[jira] [Created] (HIVE-6428) concat_ws mangles non-ASCII characters

Nick Dimiduk (JIRA) Thu, 13 Feb 2014 15:06:59 -0800

Nick Dimiduk created HIVE-6428:
----------------------------------

             Summary: concat_ws mangles non-ASCII characters
                 Key: HIVE-6428
                 URL: https://issues.apache.org/jira/browse/HIVE-6428
             Project: Hive
          Issue Type: Bug
          Components: UDF
    Affects Versions: 0.13.0
            Reporter: Nick Dimiduk
            Priority: Critical
         Attachments: ru.txt


Marked critical because this results in data loss from using built-in 
functionality. I think the issue is {{concat_ws}}, though I suppose it could be 
the VIEW as well.

Hive is losing the distinction between non-ASCII characters, folding distinct 
values into the same value. Here are steps to reproduce, and I've attached a 
small sample containing 3 distinct lines from the larger input file.

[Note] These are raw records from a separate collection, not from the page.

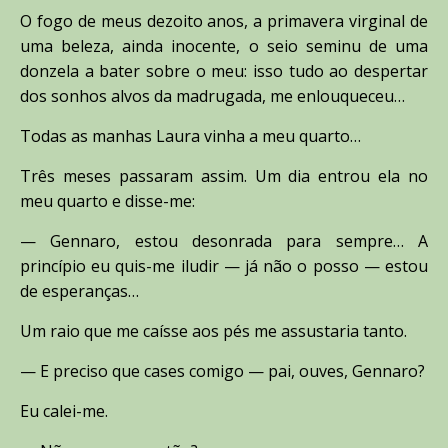
O fogo de meus dezoito anos, a primavera virginal de
uma beleza, ainda inocente, o seio seminu de uma
donzela a bater sobre o meu: isso tudo ao despertar
dos sonhos alvos da madrugada, me enlouqueceu…
Todas as manhas Laura vinha a meu quarto…
Três meses passaram assim. Um dia entrou ela no
meu quarto e disse-me:
— Gennaro, estou desonrada para sempre… A
princípio eu quis-me iludir — já não o posso — estou
de esperanças…
Um raio que me caísse aos pés me assustaria tanto.
— E preciso que cases comigo — pai, ouves, Gennaro?
Eu calei-me.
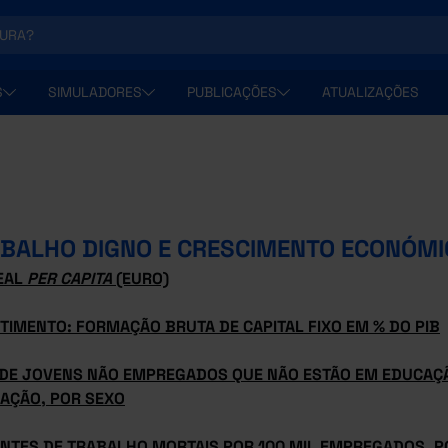
S
SIMULADORES
PUBLICAÇÕES
ATUALIZAÇÕES
BALHO DIGNO E CRESCIMENTO ECONÓMI
REAL
PER CAPITA
(EURO)
TIMENTO: FORMAÇÃO BRUTA DE CAPITAL FIXO EM % DO PIB
 DE JOVENS NÃO EMPREGADOS QUE NÃO ESTÃO EM EDUCAÇ
AÇÃO, POR SEXO
ENTES DE TRABALHO MORTAIS POR 100 MIL EMPREGADOS, P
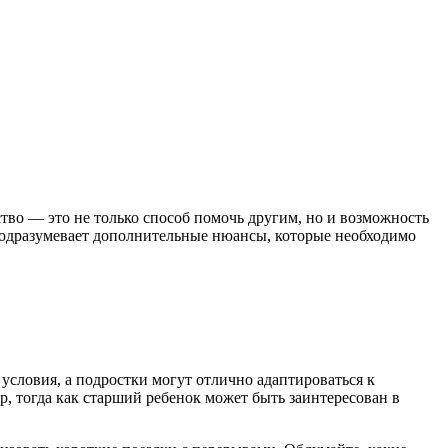
тво — это не только способ помочь другим, но и возможность
м подразумевает дополнительные нюансы, которые необходимо
условия, а подростки могут отлично адаптироваться к
, тогда как старший ребенок может быть заинтересован в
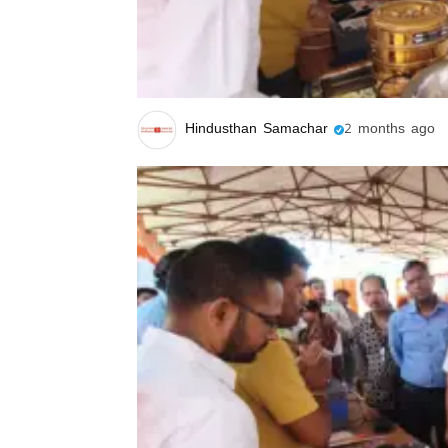
Hindusthan Samachar
2 months ago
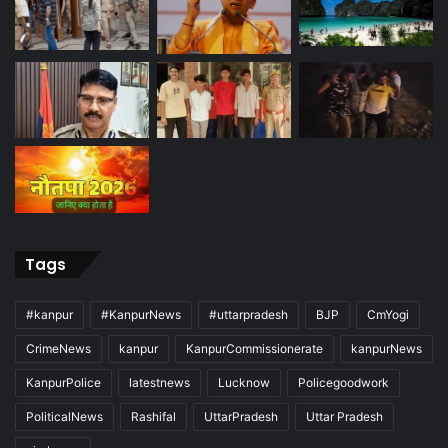
Tags
#kanpur
#KanpurNews
#uttarpradesh
BJP
CmYogi
CrimeNews
kanpur
KanpurCommissionerate
kanpurNews
KanpurPolice
latestnews
Lucknow
Policegoodwork
PoliticalNews
Rashifal
UttarPradesh
Uttar Pradesh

Grab sample data, confirm the number of total records and the number of unique 
combinations of the first two columns match.
{noformat}
$ mkdir /tmp/pagecounts
$ cd /tmp/pagecounts
$ wget 
http://dumps.wikimedia.org/other/pagecounts-raw/2008/2008-10/pagecounts-20081001-000000.gz
$ gzcat pagecounts-20081001-000000.gz | cut -d\  -f1,2 | wc -l
 4268675
$ gzcat pagecounts-20081001-000000.gz | cut -d\  -f1,2 | sort | uniq | wc -l
 4268675
{noformat}

Create hive table over input data.
{noformat}
CREATE EXTERNAL TABLE pagecounts (projectcode STRING, pagename STRING, 
pageviews STRING, bytes STRING)
ROW FORMAT
  DELIMITED FIELDS TERMINATED BY ' '
  LINES TERMINATED BY '\n'
STORED AS TEXTFILE
LOCATION '/tmp/pagecounts/';
{noformat}

confirm number of unique combinations of the first two columns
{noformat}
SELECT count(DISTINCT projectcode, pagename) FROM pagecounts;
=> 4268675
{noformat}

Create a view over the raw data, concatenating first two columns. Distinct 
count does not match.
{noformat}
CREATE VIEW pgc_simple (rowkey, pageviews, bytes) AS
SELECT concat_ws('/', projectcode, pagename), pageviews, bytes
FROM pagecounts;

SELECT count(DISTINCT rowkey) FROM pgc_simple;
=> 4268561
{noformat}

Perform same "view" from shell. distinct count is retained.
{noformat}
$ gzcat pagecounts-20081001-000000.gz | awk '{print $1 "/" $2}' | wc -l
 4268675
$ gzcat pagecounts-20081001-000000.gz | awk '{print $1 "/" $2}' | sort | uniq | 
wc -l                                                                           
                            
 4268675
{noformat}

Look at some data.
{noformat}
$ hive -e "SELECT i.* FROM (SELECT rowkey, count(*) AS nbr FROM pgc_simple 
GROUP BY rowkey) i WHERE i.nbr > 1;" | tail
OK
Time taken: 40.493 seconds, Fetched: 37 row(s)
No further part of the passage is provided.